Sama technika cofania po łuku to jedno, ale świadomość tego, co dzieje się wokół nas, to zupełnie inna sprawa. Bez tego nawet najlepsze umiejętności manualne nie wystarczą. Zdarzyło mi się raz, parkując na zatłoczonym parkingu, o mały włos potrącić wózek z dzieckiem, którego wcześniej nie zauważyłem w lusterku. Od tamtej pory zawsze sprawdzam wszystko dokładniej.

Jak mawiał pewien filozof, “oczy są oknami duszy”. A w przypadku kierowcy – oknami na świat, który trzeba uważnie obserwować.

Ile czasu zajmuje zrobienie dobrej sylwetki?

No dobra, siadamy do tej rzeźby! Ile czasu potrzeba, żeby z chuderlaka zrobić greckiego boga? Albo boginię, co to na plaży wszystkich w szoku zostawi? Hmmm… zależy, czy masz geny po Arnoldzie, czy raczej po babci, co to tylko pierogi umie lepić!

  • Jak jesteś szczupły, to masz fory! W rok? Nooo, jak się postarasz jak wół na polu, to może coś tam wyrzeźbisz. Dieta jak u kosmonauty, treningi jakby cię sam Chuck Norris kopał do roboty… A i tak, cudów nie oczekuj!

  • Chłopaki, szykujcie się na dłuuuugą robotę! 3 lata to minimum, żeby wyglądać jak z okładki Men’s Health. Chyba, że masz farta i geny jak złoto. Wtedy może 2 lata, ale takich szczęściarzy to ze świecą szukać.

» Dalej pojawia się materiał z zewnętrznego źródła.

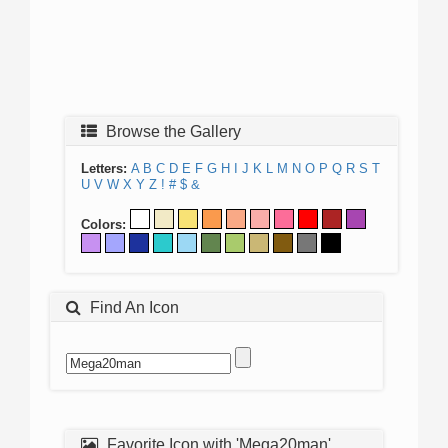
Browse the Gallery
Letters:
A
B
C
D
E
F
G
H
I
J
K
L
M
N
O
P
Q
R
S
T
U
V
W
X
Y
Z
!
#
$
&
Colors:
Find An Icon
Favorite Icon with 'Mega20man'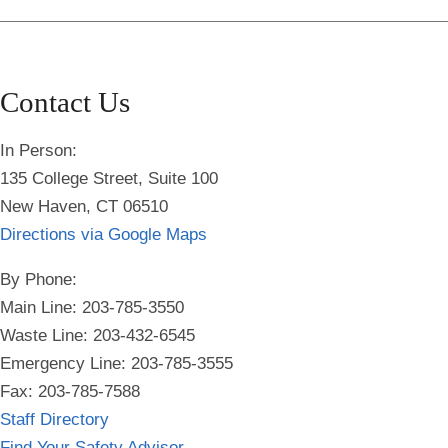
Contact Us
In Person:
135 College Street, Suite 100
New Haven, CT 06510
Directions via Google Maps
By Phone:
Main Line: 203-785-3550
Waste Line: 203-432-6545
Emergency Line:
203-785-3555
Fax: 203-785-7588
Staff Directory
Find Your Safety Advisor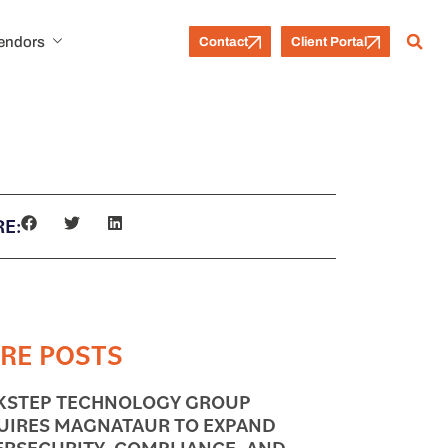
Vendors
Contact
Client Portal
E:
RE POSTS
KSTEP TECHNOLOGY GROUP
UIRES MAGNATAUR TO EXPAND
ERSECURITY, COMPLIANCE, AND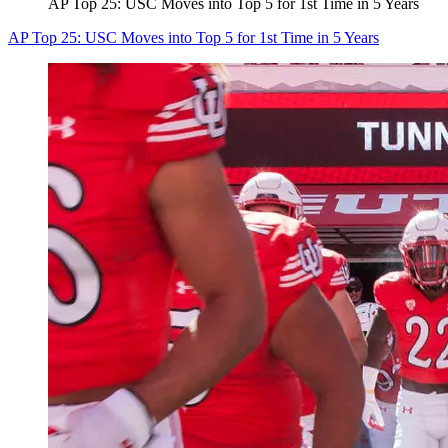
AP Top 25: USC Moves into Top 5 for 1st Time in 5 Years
AP Top 25: USC Moves into Top 5 for 1st Time in 5 Years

Ale, ale! Pamiętaj, że Rome nie zbudowali od razu. I Sylwester Stallone też nie wyglądał jak Rambo od urodzenia. Więc, nie spinaj się! Najważniejsze, żeby dupę ruszyć z kanapy i coś tam ćwiczyć. Bo jak będziesz tylko siedział i jadł czipsy, to z sylwetki nici! I tak, mówię to z doświadczenia… Bo ja, Mariusz Pudzianowski (oczywiście ten mniej znany brat) to też kiedyś byłem patyczakiem! No dobra, żartowałem! Ale ćwiczyć trzeba!

Ile jest prób na gorce?

Dwie próby. Dwie. Na gorce. Stoczy się więcej niż 20 cm, to koniec. Koniec próby. A jak zgaśnie? Też. Zgaśnie silnik, to przepadło. Przepadło. Tylko dwie szanse. A ja zdawałem w Krakowie, na Balickiej, w 2023. Stres. Stres niesamowity. Pamiętam ten stres. Balicka, ulica Balicka. Długa. Górka stroma. A samochód nowy. Instruktor mówił, że łatwo zgaśnie. Sprzęgło czułe. A ja w stresie. No i… udało się. Za pierwszym. Uff.

  • Dwie – tyle prób na górce.
  • 20 cm – maksymalne stoczenie.
  • Zgaśnięcie silnika – oblanie próby.

Moja siostra, Ania, zdawała w Katowicach, też w 2023. Też stresowała się górką. Ale zdała za pierwszym razem. Mówiła, że łatwiejsza górka niż na Balickiej w Krakowie. Nie wiem, nie byłem, nie widziałem. A Lech, mój kolega, oblał na górce. Stoczył się. Za dużo. Musiał powtarzać egzamin. Powtarzał cały egzamin. A ja zdałem. Za pierwszym razem. W Krakowie. Balicka. 2023.